* Exercise objective *
Copy each line of the records that contains the word "Importance".

Collected data:
- - - -

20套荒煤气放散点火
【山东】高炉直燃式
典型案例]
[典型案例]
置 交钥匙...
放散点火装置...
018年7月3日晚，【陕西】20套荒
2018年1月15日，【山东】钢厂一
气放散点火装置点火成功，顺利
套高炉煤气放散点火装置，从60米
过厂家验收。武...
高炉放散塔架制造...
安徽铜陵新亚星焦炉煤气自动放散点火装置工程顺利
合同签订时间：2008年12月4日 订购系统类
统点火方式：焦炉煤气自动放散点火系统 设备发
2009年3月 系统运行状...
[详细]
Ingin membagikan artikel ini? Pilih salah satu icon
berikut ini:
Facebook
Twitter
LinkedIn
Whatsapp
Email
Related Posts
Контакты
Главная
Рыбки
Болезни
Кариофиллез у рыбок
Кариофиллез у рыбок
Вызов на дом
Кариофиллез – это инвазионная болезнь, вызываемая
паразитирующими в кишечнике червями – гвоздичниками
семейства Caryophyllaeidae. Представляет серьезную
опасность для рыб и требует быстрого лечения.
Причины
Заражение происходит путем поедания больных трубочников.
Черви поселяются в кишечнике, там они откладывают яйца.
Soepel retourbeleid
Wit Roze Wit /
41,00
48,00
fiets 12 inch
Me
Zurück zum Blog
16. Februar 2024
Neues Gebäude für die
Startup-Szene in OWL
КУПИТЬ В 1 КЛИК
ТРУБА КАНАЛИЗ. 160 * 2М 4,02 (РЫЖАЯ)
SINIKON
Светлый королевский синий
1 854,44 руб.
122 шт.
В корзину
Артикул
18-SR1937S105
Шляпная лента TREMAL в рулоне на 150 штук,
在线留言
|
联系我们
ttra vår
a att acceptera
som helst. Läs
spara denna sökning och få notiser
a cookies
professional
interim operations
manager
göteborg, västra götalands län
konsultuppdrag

- - - -

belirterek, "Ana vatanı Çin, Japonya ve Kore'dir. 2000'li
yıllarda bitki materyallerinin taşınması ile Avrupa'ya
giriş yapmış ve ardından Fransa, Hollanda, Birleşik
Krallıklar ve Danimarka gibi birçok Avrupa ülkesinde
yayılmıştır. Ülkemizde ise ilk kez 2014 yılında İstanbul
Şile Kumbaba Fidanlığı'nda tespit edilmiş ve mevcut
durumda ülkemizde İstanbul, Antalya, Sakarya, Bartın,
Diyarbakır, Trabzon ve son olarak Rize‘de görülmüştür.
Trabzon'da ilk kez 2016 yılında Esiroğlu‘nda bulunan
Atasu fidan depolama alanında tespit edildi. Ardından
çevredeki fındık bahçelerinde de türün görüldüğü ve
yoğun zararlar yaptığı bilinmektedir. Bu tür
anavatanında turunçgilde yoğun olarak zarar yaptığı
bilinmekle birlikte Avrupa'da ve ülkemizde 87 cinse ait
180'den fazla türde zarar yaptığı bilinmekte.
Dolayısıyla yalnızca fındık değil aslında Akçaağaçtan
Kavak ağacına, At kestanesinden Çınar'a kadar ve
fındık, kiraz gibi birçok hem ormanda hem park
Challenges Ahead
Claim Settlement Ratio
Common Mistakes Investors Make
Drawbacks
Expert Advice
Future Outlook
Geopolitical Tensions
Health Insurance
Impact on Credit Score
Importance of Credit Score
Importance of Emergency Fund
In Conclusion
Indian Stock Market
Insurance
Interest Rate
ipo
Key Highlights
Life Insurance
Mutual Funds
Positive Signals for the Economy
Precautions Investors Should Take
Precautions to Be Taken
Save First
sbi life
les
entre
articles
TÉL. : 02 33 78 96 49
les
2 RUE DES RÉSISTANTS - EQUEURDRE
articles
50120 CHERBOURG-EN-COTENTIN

- - - -

* Solution to the exercise *
Importance of Credit Score
Importance of Emergency Fund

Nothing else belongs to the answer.